Africa’s Mobile Economy Reaches $240 Billion Impact in 2025 – GSMA
A new GSMA report reveals that mobile technologies and services contributed $240 billion to Africa’s economy in 2025, accounting for 7.8% of the continent’s total GDP.
According to the GSMA Mobile Economy Africa 2026 report, the sector also sustained roughly 13 million jobs and brought in $45 billion in public revenues.
Driven by deepening digital adoption, this economic contribution is projected to surge to $290 billion by 2030.
Key Shifts: From Connectivity to AI and Digital Transformation
Telecom operators across Africa are shifting their roles from simple network providers to essential digital transformation partners for governments and businesses alike.

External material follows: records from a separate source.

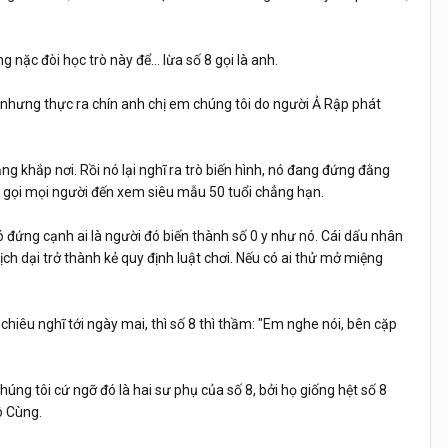
 nặc đòi học trò này để... lừa số 8 gọi là anh.
 nhưng thực ra chín anh chị em chúng tôi do người Ả Rập phát
g khắp nơi. Rồi nó lại nghĩ ra trò biến hình, nó đang đứng đằng
khi gọi mọi người đến xem siêu mẫu 50 tuổi chẳng hạn.
ó đứng cạnh ai là người đó biến thành số 0 y như nó. Cái dấu nhân
ch dại trở thành kẻ quy định luật chơi. Nếu có ai thử mở miệng
chiêu nghĩ tới ngày mai, thì số 8 thì thầm: "Em nghe nói, bên cặp
úng tôi cứ ngỡ đó là hai sư phụ của số 8, bởi họ giống hệt số 8
ô Cùng.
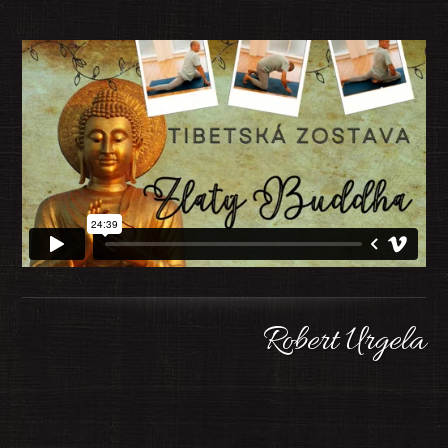
Robert Urgela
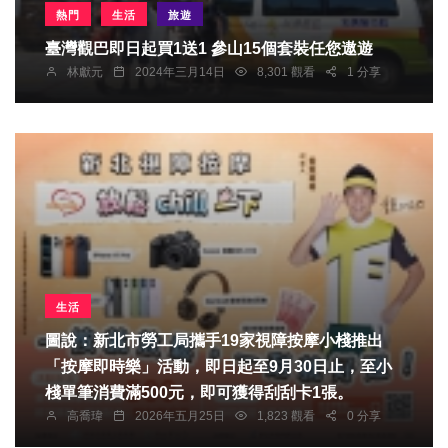
熱門
生活
旅遊
臺灣觀巴即日起買1送1 參山15個套裝任您遨遊
林獻元
2024年三月14日
8,301 觀看
1 分享
生活
圖說：新北市勞工局攜手19家視障按摩小棧推出
「按摩即時樂」活動，即日起至9月30日止，至小
棧單筆消費滿500元，即可獲得刮刮卡1張。
高喬瑋
2026年五月25日
1,823 觀看
0 分享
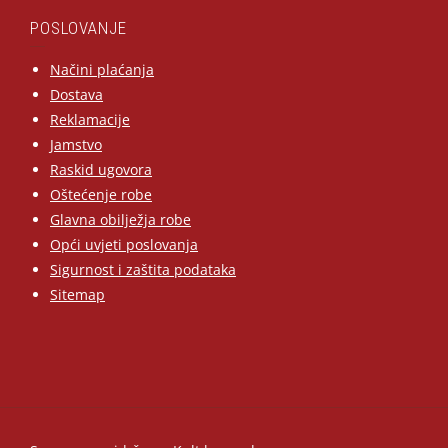
POSLOVANJE
Načini plaćanja
Dostava
Reklamacije
Jamstvo
Raskid ugovora
Oštećenje robe
Glavna obilježja robe
Opći uvjeti poslovanja
Sigurnost i zaštita podataka
Sitemap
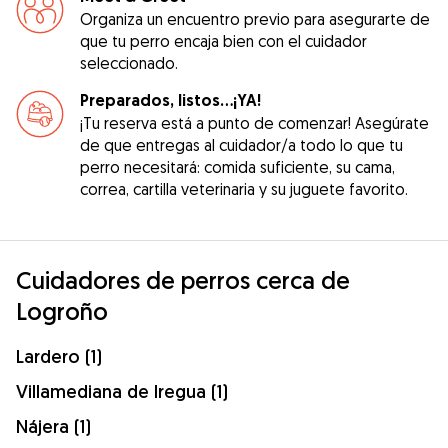
Organiza un encuentro previo para asegurarte de
que tu perro encaja bien con el cuidador
seleccionado.
Preparados, listos...¡YA!
¡Tu reserva está a punto de comenzar! Asegúrate
de que entregas al cuidador/a todo lo que tu
perro necesitará: comida suficiente, su cama,
correa, cartilla veterinaria y su juguete favorito.
Cuidadores de perros cerca de
Logroño
Lardero (1)
Villamediana de Iregua (1)
Nájera (1)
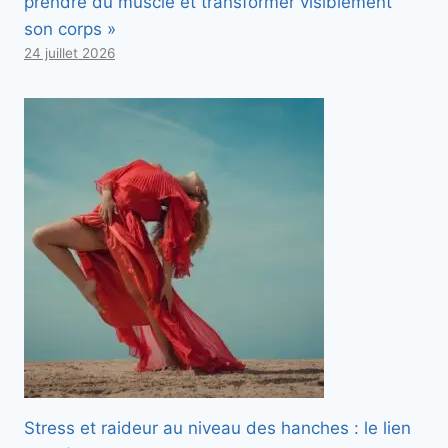
prendre du muscle et transformer visiblement
son corps »
24 juillet 2026
Stress et raideur au niveau des hanches : le lien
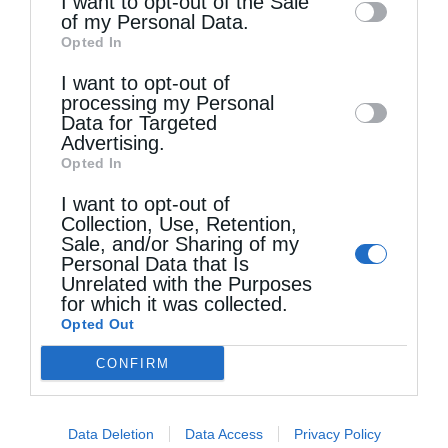
I want to opt-out of the Sale
of my Personal Data.
third parties on the
IAB’s List of
Opted In
Downstream Participants
that may further
Τελευταία άρθρα
I want to opt-out of
disclose it to other third parties.
processing my Personal
Data for Targeted
Advertising.
Ιερά Παράκληση προς την Υπεραγία Θεοτόκο στα
Opted In
Φαβριανά Μονοφατσίου
I want to opt-out of
Collection, Use, Retention,
Sale, and/or Sharing of my
Personal Data that Is
Θεία Λειτουργία στην Παναγιά Πεδιάδος
Unrelated with the Purposes
for which it was collected.
Opted Out
Θεία Λειτουργία στο Μασταμπά Ηρακλείου
CONFIRM
Τα Ιερά Κείμενα
Data Deletion
Data Access
Privacy Policy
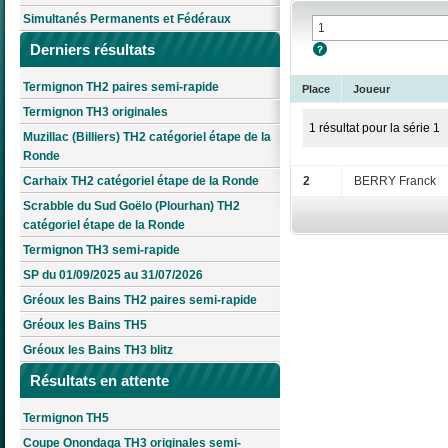
Simultanés Permanents et Fédéraux
Derniers résultats
Termignon TH2 paires semi-rapide
Place
Joueur
Termignon TH3 originales
1 résultat pour la série 1
Muzillac (Billiers) TH2 catégoriel étape de la
Ronde
Carhaix TH2 catégoriel étape de la Ronde
2
BERRY Franck
Scrabble du Sud Goëlo (Plourhan) TH2
catégoriel étape de la Ronde
Termignon TH3 semi-rapide
SP du 01/09/2025 au 31/07/2026
Gréoux les Bains TH2 paires semi-rapide
Gréoux les Bains TH5
Gréoux les Bains TH3 blitz
Résultats en attente
Termignon TH5
Coupe Onondaga TH3 originales semi-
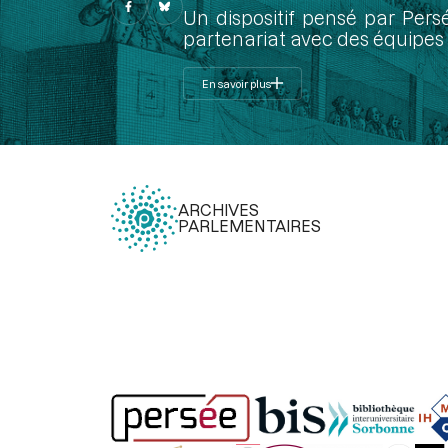
Un dispositif pensé par Pers
partenariat avec des équipes 
En savoir plus
ARCHIVES
PARLEMENTAIRES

The AI and API Evolution: Operators are deploying Artificial Intelligence (AI) to optimize network performance and elevate customer experiences. Furthermore, they are opening network capabilities to developers via standardised APIs to bolster digital trust, identity verification, and fraud prevention.
Enterprise Focus:
GSMA Intelligence data shows that 79% of African operators now view digital transformation as their primary enterprise goal.
Infrastructure Boom: Between 2024 and 2030, operators are projected to invest over $76 billion in network infrastructure, with 5G expected to make up 21% of all mobile connections on the continent by 2030.
The Current Reality: The Adoption Gap vs. Coverage
The report highlights a critical shift in Africa’s digital landscape: the primary hurdle is no longer building networks, but getting people to use them.
| Metric | Percentage of African Population |
| Live within broadband coverage but do not use mobile internet | 63% |
| Completely lack mobile broadband network coverage | 9% |
The Main Barriers:
High costs and affordability remain the steepest hurdles to mobile internet adoption, followed closely by gaps in digital literacy and various social constraints.
Looking Ahead: Local Innovation and Policy
Africa is home to more than 30% of the world’s languages, which the report highlights as a massive, untapped opportunity for building hyper-local AI models.
However, Badrinath emphasised that capturing this momentum will require sustained infrastructure investment, forward-thinking public policies, and a unified effort to make connectivity genuinely affordable and accessible to all.